Norman Stone

Diary – 22 May 2010

Norman Stone opens his diary

The last election in which I voted was that of 1997. On Blair’s brave glad morning I flew to Edinburgh for something, and as we touched down the intercom said, ‘Welcome to Scotland, a Tory-free zone.’ I thought — not a good thing for the national airline to be taking sides. On the way back I ran into Jacob Rees-Mogg, who was looking bloodily unbowed from an attempt to wrest Kirkcaldy from Lewis Moonie. Now he has made the House, and good luck to him. When he was an undergraduate at Oxford he was very good at organising Thatcherite events, which was where we met. Back then — 1988 or so — there was a clear split among the Thatcherites between the Enlightenment and the Romantics, between people such as Kenneth Baker who would have done everything by pie-chart and people such as Norman Tebbit who probably wishes, like me, that nothing — and I mean nothing — had been changed in England since 1 January 1955.

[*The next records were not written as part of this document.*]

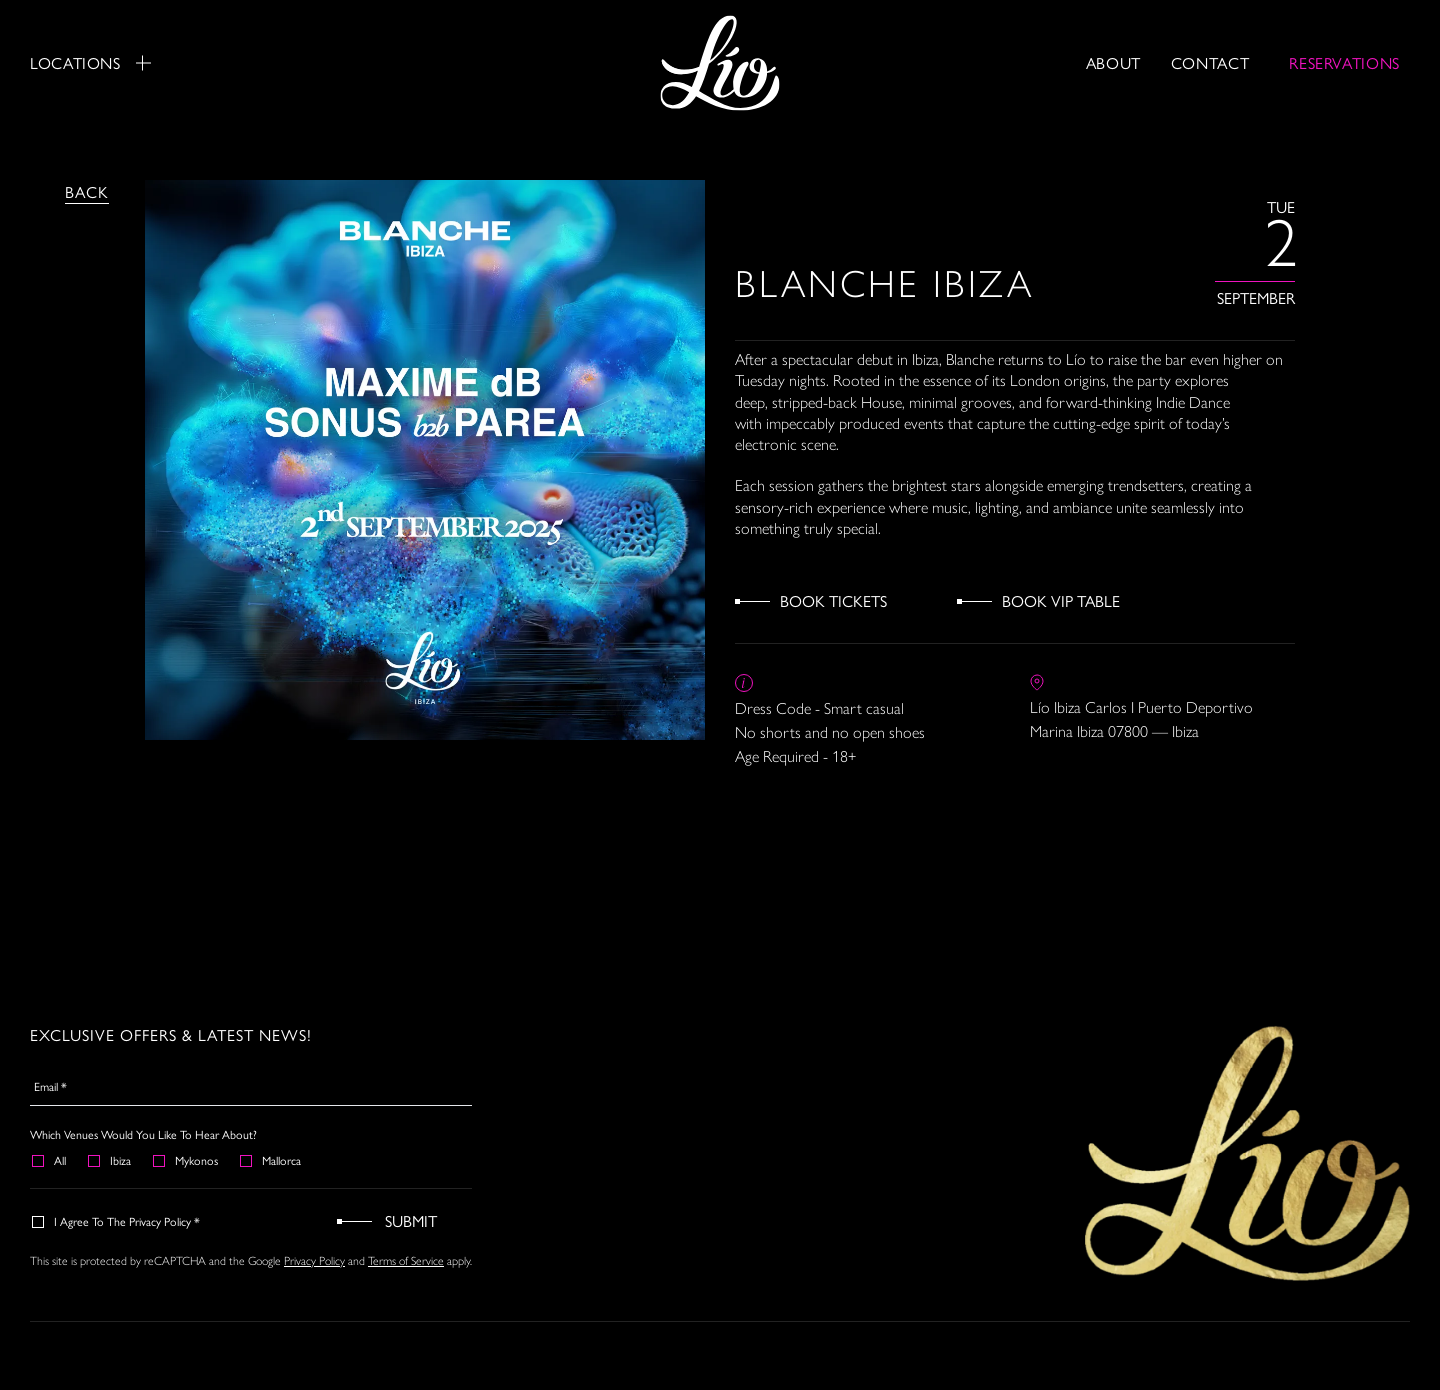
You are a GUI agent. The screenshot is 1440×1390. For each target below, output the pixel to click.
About (1113, 62)
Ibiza (110, 1160)
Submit (411, 1220)
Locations (90, 63)
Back (87, 191)
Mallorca (271, 1160)
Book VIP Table (1061, 600)
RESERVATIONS (1344, 62)
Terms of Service (406, 1261)
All (50, 1160)
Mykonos (186, 1160)
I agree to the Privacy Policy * (117, 1221)
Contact (1210, 62)
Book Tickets (833, 600)
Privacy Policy (314, 1261)
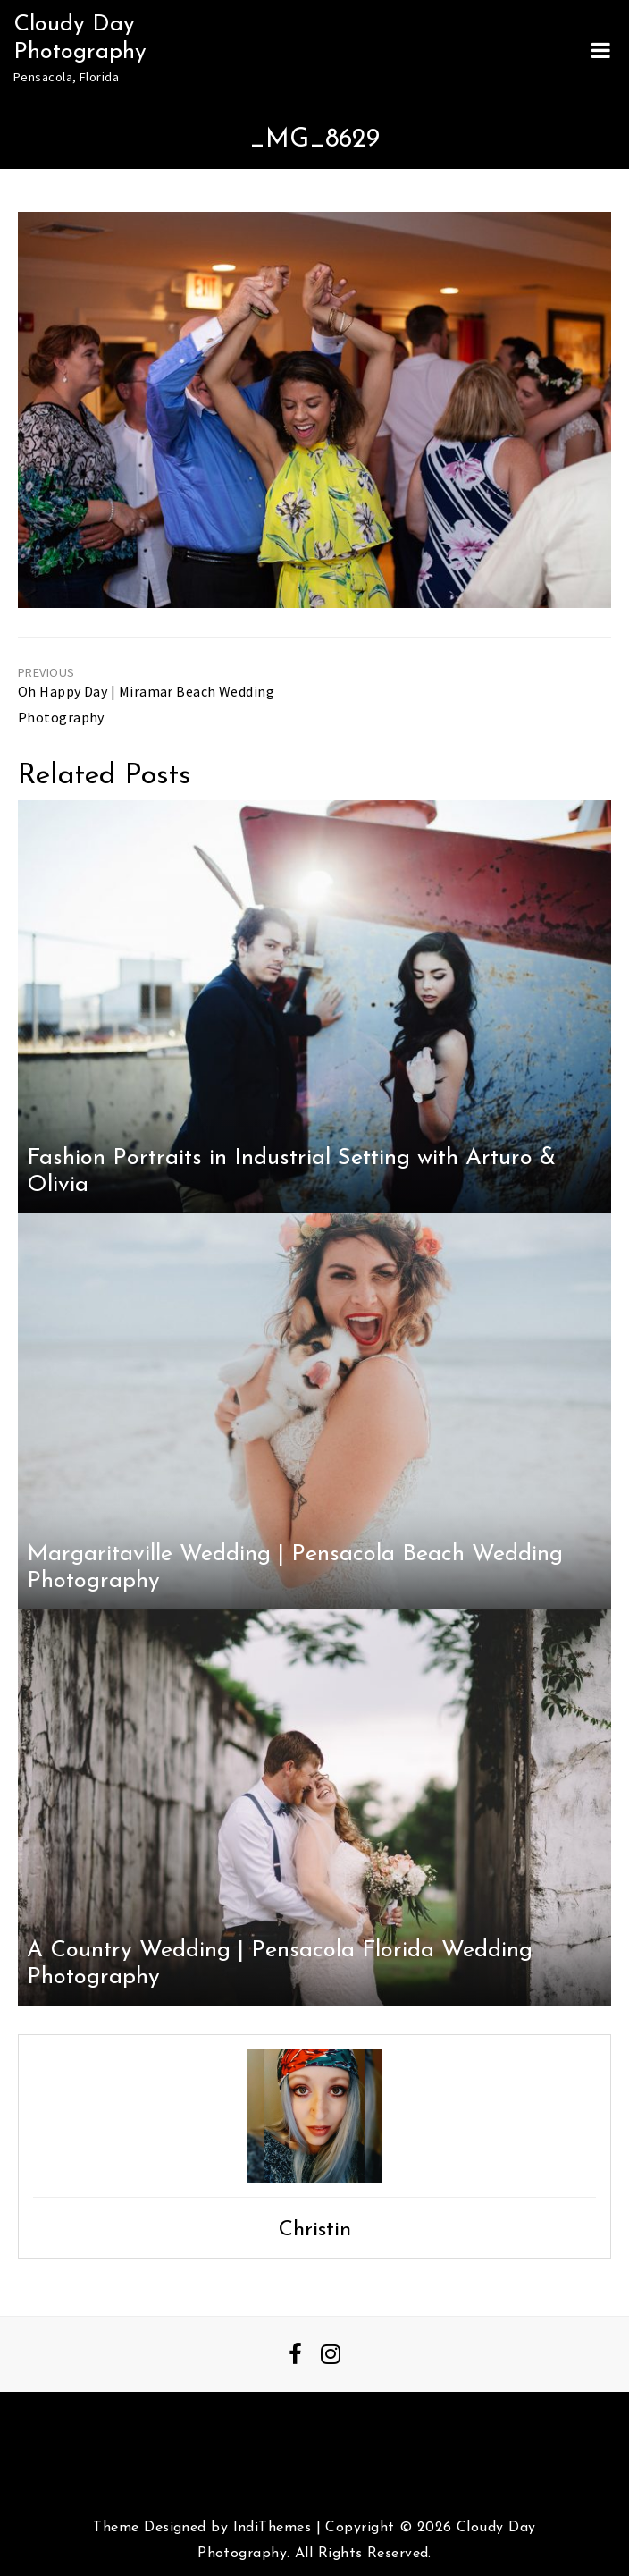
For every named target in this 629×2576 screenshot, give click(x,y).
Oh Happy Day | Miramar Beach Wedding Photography (146, 704)
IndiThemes (272, 2528)
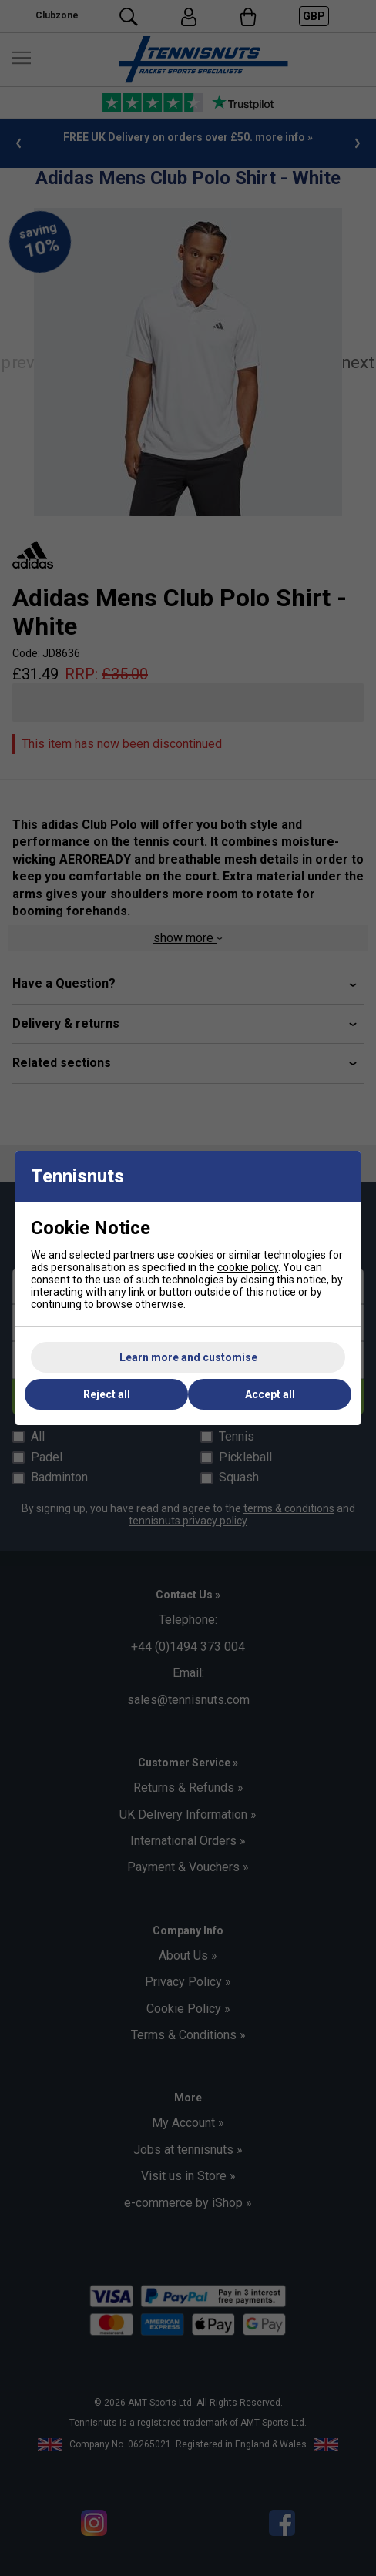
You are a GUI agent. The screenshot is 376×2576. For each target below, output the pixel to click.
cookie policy (247, 1267)
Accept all (270, 1394)
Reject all (106, 1394)
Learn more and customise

I said ‘England’. There are now tiresome problems as regards the Scots: three quarters public-service Lib-Lab, one quarter nationalist, all of them with more weight in a London parliament than they should have, given the much smaller voting population. The distortion badly affects English politics, and has produced this present strange coalition government: David Cameron saved from his own right by unreliable and no doubt parasitical allies. The Act of Union of 1707 has already been amended, with the abolition, more or less, of the Scottish places in the House of Lords. Time to do it again for the House of Commons, and have constituencies of more or less equal size throughout the land. But those allies would get in the way, and so we will muddle on, maybe with an absurd, independent Scotland at the end of it all.